Le procès accuse également Meta de problèmes plus larges. Le procès indique que dans l’organisation du monde de l’horizon, les employés « ont déclaré avoir estimé que leur voix était considérée comme moins précieuse et que le traitement différentiel était ouvertement autorisé ». La plainte de Stonelake affirme que les employés ont soulevé des problèmes de sécurité spécifiques en 2022 qui ont été rejetés par «l’équipe de leadership des produits Horizon entièrement masculine de Meta» de Meta.
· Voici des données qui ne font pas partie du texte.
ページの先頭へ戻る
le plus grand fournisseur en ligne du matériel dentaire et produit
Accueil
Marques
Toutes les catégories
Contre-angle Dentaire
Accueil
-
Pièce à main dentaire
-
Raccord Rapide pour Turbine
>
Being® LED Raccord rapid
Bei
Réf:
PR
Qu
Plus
Plus précisément, le costume indique qu’une collègue de Stonelake’s avait plaidé pour une « pause de qualité » avant d’étendre Horizon World aux adolescents. Elle avait exprimé ses préoccupations que le produit n’avait pas de contrôles parentaux et de sécurité « adéquats » et ne répondait pas à la qualité du produit, indique le procès. Horizon World est un jeu vidéo de réalité virtuelle joué sur les casques de quête de Meta.

Stonelake a intensifié les préoccupations de la direction d’Horizon et a ensuite été exclue des réunions hebdomadaires de leadership, selon le procès.

« J’étais la seule voix dans une pièce qui était par ailleurs que tous les hommes défendaient un changement », a déclaré Stonelake à Trading Insider dans une interview.

Elle a dit à BI qu’elle avait déposé la plainte pour tenir la méta « responsable d’une entreprise responsable et durable ».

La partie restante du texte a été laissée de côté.